Replacement Therapy

video






Replacement Therapy was conceived and executed during an artist residency at the Lou Harrison Straw Bale House in Joshua Tree. In the small courtyard that I had turned into a studio I used furniture and other household items to construct and then de-construct a large-scale ephemeral sculpture. The piece was inspired by the hormone-driven and at times comical urge to obsessively sort, group, arrange and especially re-arrange, a phenomenon that can occur during pregnancy, the menstrual cycle (PMS), or peri-menopause. The idea was to exhaust myself by using as many objects as possible, building from wall to wall and from floor to ceiling without having any pre-conceived plan. I would go inside, chose an object—a chair for example—carry it to the courtyard, and then find “the right spot” for it. Every time I added an object, I took a photograph. Once the space was filled I reversed the process by picking “the right object,” removing it, and carrying it back to where I’d found it, once again photographing the altered sculpture step by step until the courtyard was empty again.

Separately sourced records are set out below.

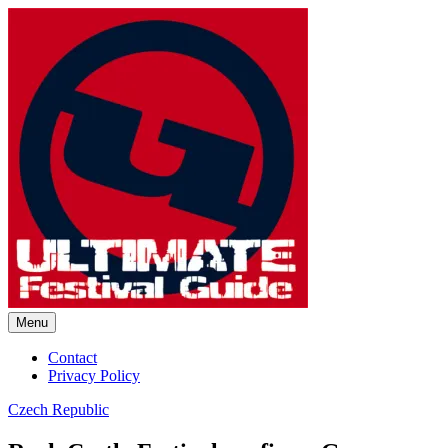
Skip
to
content
Menu
Ultimate Festival Guide |
Contact
Privacy Policy
Worldwide Music Festival News
Czech Republic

With the photographs I created a stop-motion video loop in which the process of construction and de-construction is repeated ad nauseam. The viewer experiences the artist’s arbitrary or intuitive choice and placement of each object either as a surprise or, alternatively, as a lack of control; it is a similarly obsessive and draining experience. The need to build is replaced by the (less satisfying) need to watch. What will the next object be? Where will it go? How much longer will this go on? Will it collapse? When? Why am I doing (watching) this? And: when will it (I) be done?